Commits related to this issue

Most upvoted comments

For Nvidia 3090, Ubuntu 20.04, Cuda 10.1, Cudnn 7.6, Nvidia GPU driver 455 have the same isseu

Apologies for adding more activity to this issue @av8ramit but we wanted to find out if there was going to be a point release of the TensorFlow C library v2.3 that has been patched with the correct CUDA capabilities? I only ask because v2.3 is the current stable version, it works with the standard CUDA version in Ubuntu 20.04, and when installing tensorflow through python for training with keras it also uses the same version.

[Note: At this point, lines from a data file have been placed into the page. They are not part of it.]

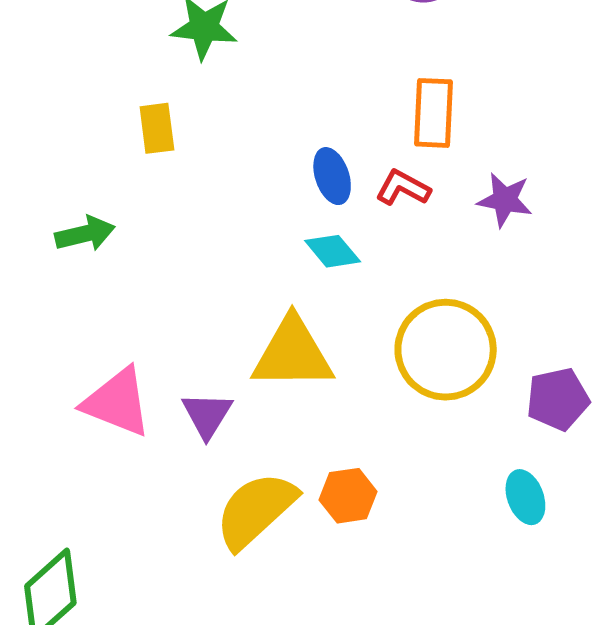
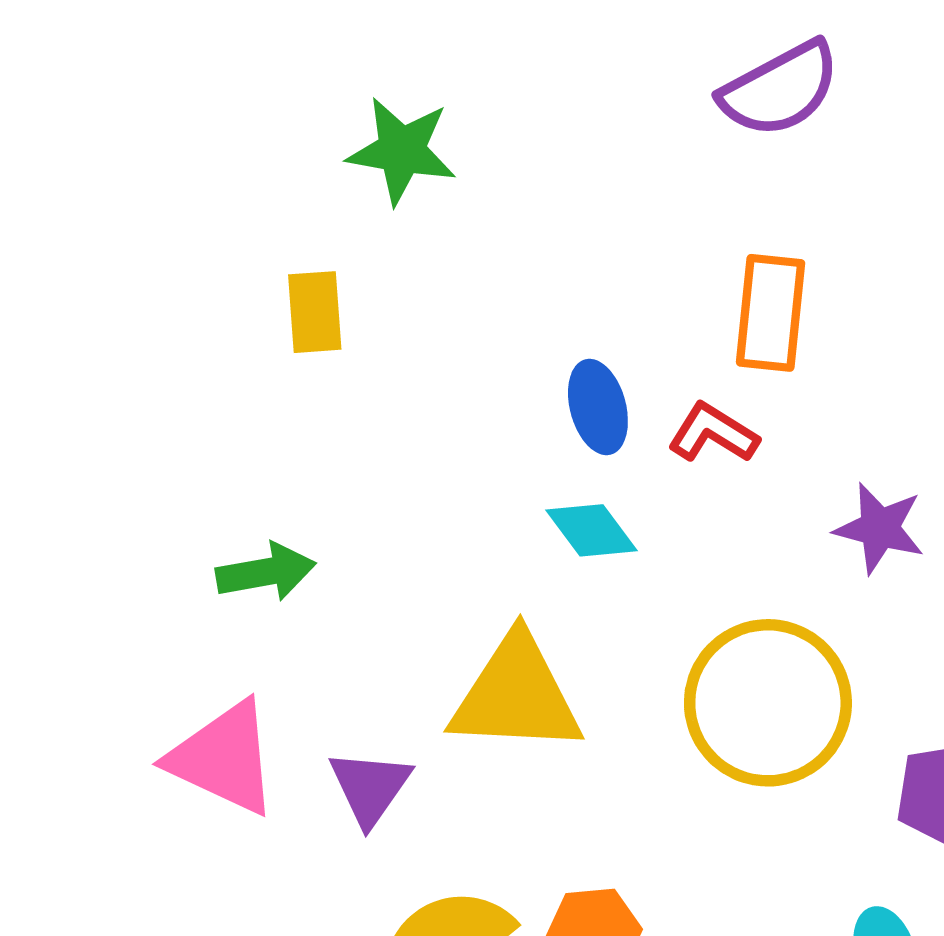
purple star: (505, 200) -> (879, 528), moved
green arrow: (85, 234) -> (266, 572), moved

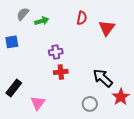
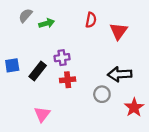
blue square: (12, 42) -> (12, 65), moved
black arrow: (103, 78) -> (120, 74), moved, turned -45
black rectangle: (14, 88) -> (38, 71), moved
gray circle: (90, 104) -> (102, 94), moved

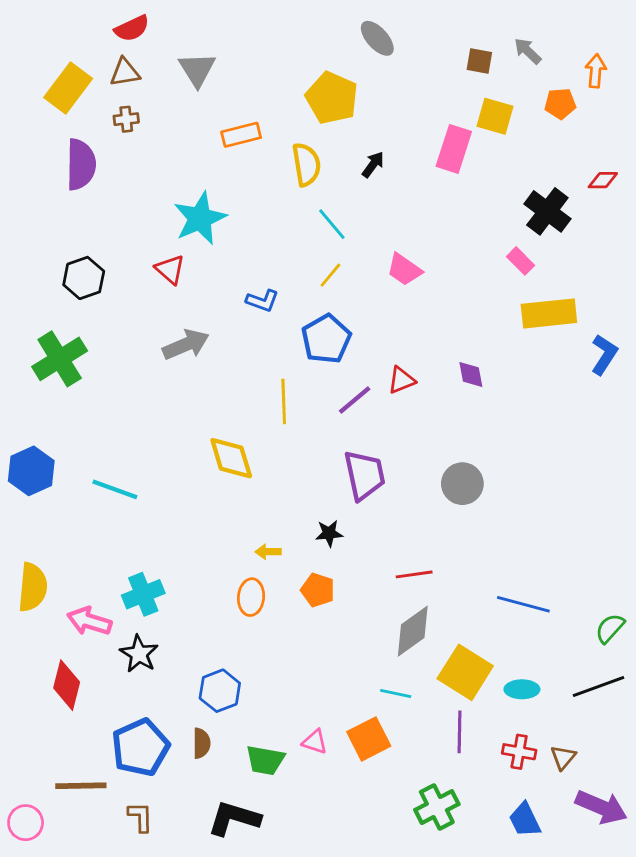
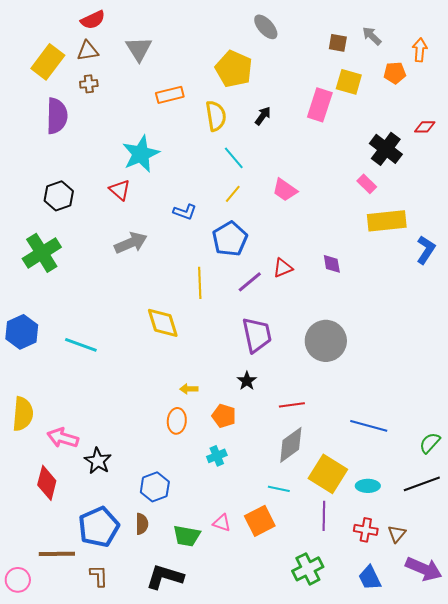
gray circle: (462, 484) -> (326, 341), size x1.4
black star: (329, 533) -> (247, 381), moved, turned -30
cyan cross: (143, 594) -> (217, 456), moved, size x0.7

We removed PTX for all but sm_70 from TF builds in cf1b6b3dfe9ba82e805fddf7f4462b2d92fe550a. We never shipped with kernels for sm_50, only sm_52. Apparently the driver was able to compile PTX for sm_52 to sm_50, even though it’s not officially supported.

If you want to run on a sm_50 card, it would be best to build TF from source.

Apolgies. It seems our CI uploaded the wrong package under the new name after we refactored parts of the CI. I think it should be fixed now, can you give it a try please?

mihaimaruseac@ankh:/tmp$ sha256sum libtensorflow-gpu-linux-x86_64-2.3.*
5e4d934fd7602b6d002a89b972371151aa478ea99bf1a70987833e11c34c8875  libtensorflow-gpu-linux-x86_64-2.3.0.tar.gz
bdfb52677cf9793dcd7b66254b647c885c417967629f58af4a19b386fa7e7e0f  libtensorflow-gpu-linux-x86_64-2.3.1.tar.gz

Looping in the release manager. @geetachavan1 would we be able to patch the fix for libtensorflow and release new binaries with the correct CUDA capabilities. Happy to help get this done internally.

Glad I could help a little @motrek You should be able to link to python3.8 if you have the package libpython3.8-dev installed.

For linking to the _pywrap_tensorflow library I just created a symlink to it in /usr/local/lib

lrwxrwxrwx 1 root root    93 Sep 16 11:16  lib_pywrap_tensorflow.so -> /home/dan/.local/lib/python3.8/site-packages/tensorflow/python/_pywrap_tensorflow_internal.so

and then ran ldconfig. At which point it can be linked and also found at runtime.

There’s a slightly cleaner solution to setting the “allow growth” option by including the experimental header

#include <tensorflow/c/c_api_experimental.h>

and then use the TF_CreateConfig helper.

auto options = TF_NewSessionOptions();
auto config  = TF_CreateConfig(true, true, 8);

TF_SetConfig(options, config->data, config->length, this->status);
TF_DeleteBuffer(config);

Use the session options as normal.

No, the driver will be able to JIT compute_70 and use it for any compute capabilities 7.x. the startup may be slow, but it will work.